Researchers from Cambridge University estimated that four out of every 100 people suffer anxiety — women are nearly twice as likely to experience it as men, while younger individuals and those with health problems are also at greater risk.

The international review of 48 studies discovered that over 60 million were afflicted by anxiety disorders annually in the European Union. But North America appeared to be worse off, with eight out of 100 people suffering anxiety. Least affected is East Asia at three in 100.

“There has been a lot of focus on depression – which is important – but anxiety is equally important and debilitating,” warned author Olivia Remes in a BBC report. “It can lead to the development of other diseases and psychiatric disorders, increase the risk for suicide and is associated with high costs to society.”

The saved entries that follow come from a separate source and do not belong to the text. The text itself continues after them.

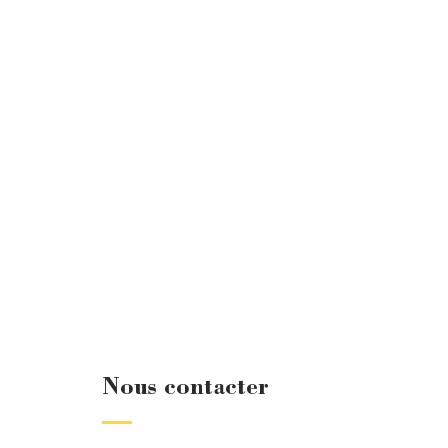
Nous contacter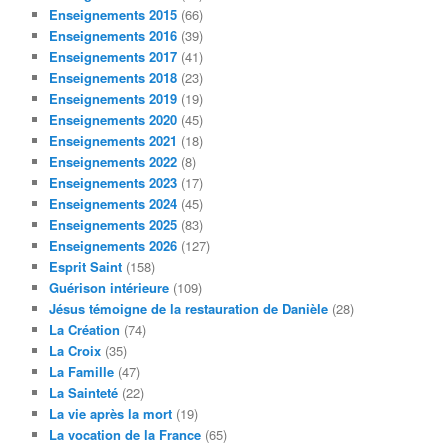
Enseignements 2015
(66)
Enseignements 2016
(39)
Enseignements 2017
(41)
Enseignements 2018
(23)
Enseignements 2019
(19)
Enseignements 2020
(45)
Enseignements 2021
(18)
Enseignements 2022
(8)
Enseignements 2023
(17)
Enseignements 2024
(45)
Enseignements 2025
(83)
Enseignements 2026
(127)
Esprit Saint
(158)
Guérison intérieure
(109)
Jésus témoigne de la restauration de Danièle
(28)
La Création
(74)
La Croix
(35)
La Famille
(47)
La Sainteté
(22)
La vie après la mort
(19)
La vocation de la France
(65)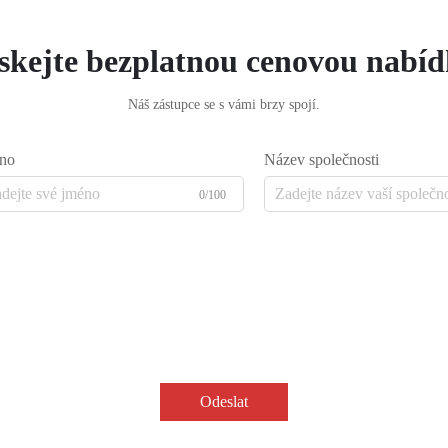
skejte bezplatnou cenovou nabí
Náš zástupce se s vámi brzy spojí.
no
Název společnosti
0/100
Odeslat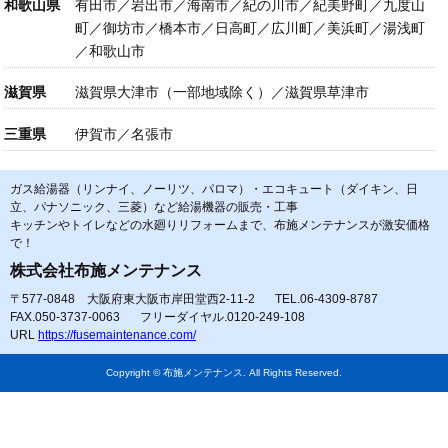
和歌山県
有田市／岩出市／海南市／紀の川市／紀美野町／九度山
町／御坊市／橋本市／日高町／広川町／美浜町／湯浅町
／和歌山市
滋賀県
滋賀県大津市（一部地域除く）／滋賀県草津市
三重県
伊賀市／名張市
ガス給湯器（リンナイ、ノーリツ、パロマ）・エコキュート（ダイキン、日
立、パナソニック、三菱）など給湯機器の販売・工事
キッチンやトイレなどの水廻りリフォームまで、布施メンテナンスが激安価格
で！
株式会社布施メンテナンス
〒577-0848 大阪府東大阪市岸田堂西2-11-2
TEL.06-4309-8787
FAX.050-3737-0063
フリーダイヤル.0120-249-108
URL
https://fusemaintenance.com/
Copyright © 布施メンテナンス. All Rights Reserved.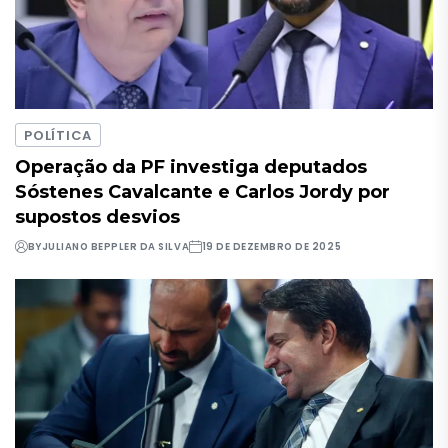
POLÍTICA
Operação da PF investiga deputados
Sóstenes Cavalcante e Carlos Jordy por
supostos desvios
BY
JULIANO BEPPLER DA SILVA
19 DE DEZEMBRO DE 2025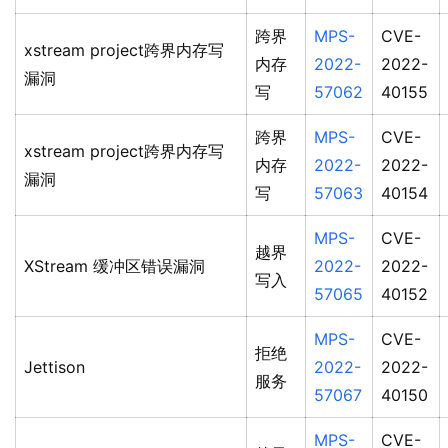
跨界
MPS-
CVE-
xstream project跨界内存写
内存
2022-
2022-
漏洞
写
57062
40155
跨界
MPS-
CVE-
xstream project跨界内存写
内存
2022-
2022-
漏洞
写
57063
40154
MPS-
CVE-
越界
XStream 缓冲区错误漏洞
2022-
2022-
写入
57065
40152
MPS-
CVE-
拒绝
Jettison
2022-
2022-
服务
57067
40150
MPS-
CVE-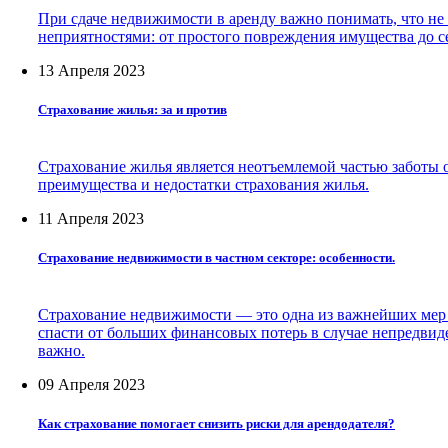
При сдаче недвижимости в аренду важно понимать, что не
неприятностями: от простого повреждения имущества до с
13 Апреля 2023
Страхование жилья: за и против
Страхование жилья является неотъемлемой частью заботы 
преимущества и недостатки страхования жилья.
11 Апреля 2023
Страхование недвижимости в частном секторе: особенности.
Страхование недвижимости — это одна из важнейших мер з
спасти от больших финансовых потерь в случае непредвид
важно.
09 Апреля 2023
Как страхование помогает снизить риски для арендодателя?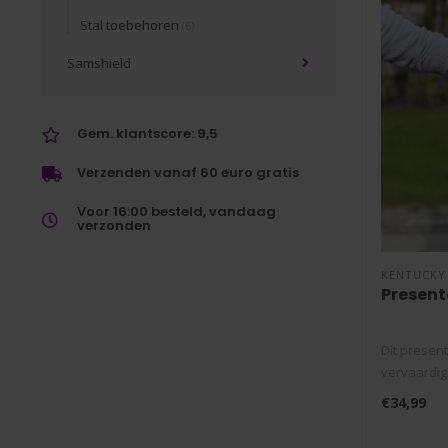
Stal toebehoren
(6)
Samshield
Gem. klantscore: 9,5
Verzenden vanaf 60 euro gratis
Voor 16:00 besteld, vandaag
verzonden
KENTUCKY
Present
Dit present
vervaardigd
€34,99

An anxiety disorder covers feelings of fear, worry, and unease — extending over a long period and becoming rather overwhelming. It can take its toll on everyday life and lead to increased blood pressure, nausea, and interrupted sleep.

Women were seen to have doubled men’s risk for anxiety, which Remes said could be due to hormonal fluctuations or the population’s vulnerability to stress in general. It could also be women’s traditional childrearing role.

“[E]volutionarily speaking, they may be more prone to worrying. And when they’re exposed to stress, they’re more likely to develop anxiety,” Remes told Medical Daily.

The authors also emphasized that women are more likely to employ emotion-based coping techniques, tending to think more about what happened — something that raises anxiety levels. Men, on the other hand, have the tendency to cope through problem-solving.

Groups with a higher likelihood of developing an anxiety disorder include not just women and young individuals under age 35, but also people living in North America or Western countries.

They also comprise those with health challenges, with 32 percent of multiple sclerosis patients and up to 23 percent of cancer patients, for instance, having the condition. Pregnant women, too, were found prone to obsessive compulsive disorder (OCD) before and right after childbirth.

On the other hand, anxiety seemed to be low among indigenous cultures, drug users, sex workers, and LGBT people.

According to Remes, prevention is key because a lasting and successful recovery is difficult to achieve, with a lot of people receiving treatment eventually relapsing.

It is also important to discuss treatment options with one’s doctor, using self-help books and online resources, regularly exercising, and avoiding smoking and excess alcohol intake.

Psychological treatments such as mindfulness may also turn one’s focus on the present and away from negative thoughts and behaviors. Mindfulness-Based Cognitive Therapy (MBCT) is a group-centered method where patients are encouraged to alter how they feel and think about their experiences, as well as learn skills that help lower the chances of anxiety or depressive episodes returning.

The findings were detailed in the journal Brain and Behavior.